Aboriginal Brisbane
John Oxley recorded that the Brisbane Aborigines were friendly; in the early days, they even rounded up and returned runaways from the settlement. In his orders to Oxley on how to deal with the indigenous peoples, Governor Brisbane admitted, though in a roundabout way, that the land belonged to them: “All uncivilized people have wants … when treated justly they acquire many comforts by their union with the more civilized. This justifies our occupation of their lands.”

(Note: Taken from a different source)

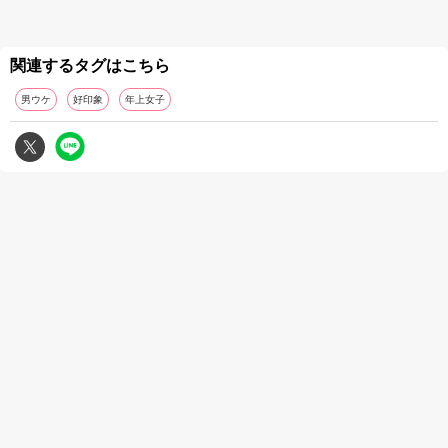
関連するタグはこちら
男ウケ
好印象
年上女子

But future governors were not so liberal, and things had soured long before the first squatters moved into the Brisbane area and began leaving out “gifts” of poisoned flour and calling in the Native Mounted Police to disperse local Aborigines – a euphemism for exterminating them. In the later part of the nineteenth century, survivors from these early days were dispossessed by the Protection Act (in force until the 1970s), which saw them rounded up and relocated onto special reserves away from traditional lands.
A trace of Brisbane’s Aboriginal past is found at the Nudgee Bora Ring about 12km north of the centre at Nudgee Waterhole Reserve, at the junction of Nudgee and Childs roads. Last used in 1860, two low mounds where boys were initiated form little more than an icon today, and you’ll probably feel that it’s not worth the trip. More rewarding are the several Aboriginal walking trails at Mount Coot-tha; the City Hall information desk has leaflets on these which explain traditional uses of the area.
Accommodation
As Australia’s fastest-growing city, Brisbane has a shortage of inner-city accommodation, with hostels bursting with travelling casual workers, and the luxury boutique apartments often rented long-term by the expanding business and law fraternity. You should book at least a week ahead, longer if your visit will coincide with the Brisbane Cup horse race in June, the Royal Queensland Show (the “Ekka”) in August, or the week-long Brisbane Festival in September. Prices at high-end places may drop at weekends and during December and January, due to the scarcity of business customers and competition from the Gold Coast.
Brisbane Festivals
Brisbane Festival September brisbanefestival.com.au. World-class arts festival with music, theatre, comedy, dance, opera and circus events held across the city.
Brisbane Writers Festival September bwf.org.au. Four days of talks, readings, workshops and fringe events.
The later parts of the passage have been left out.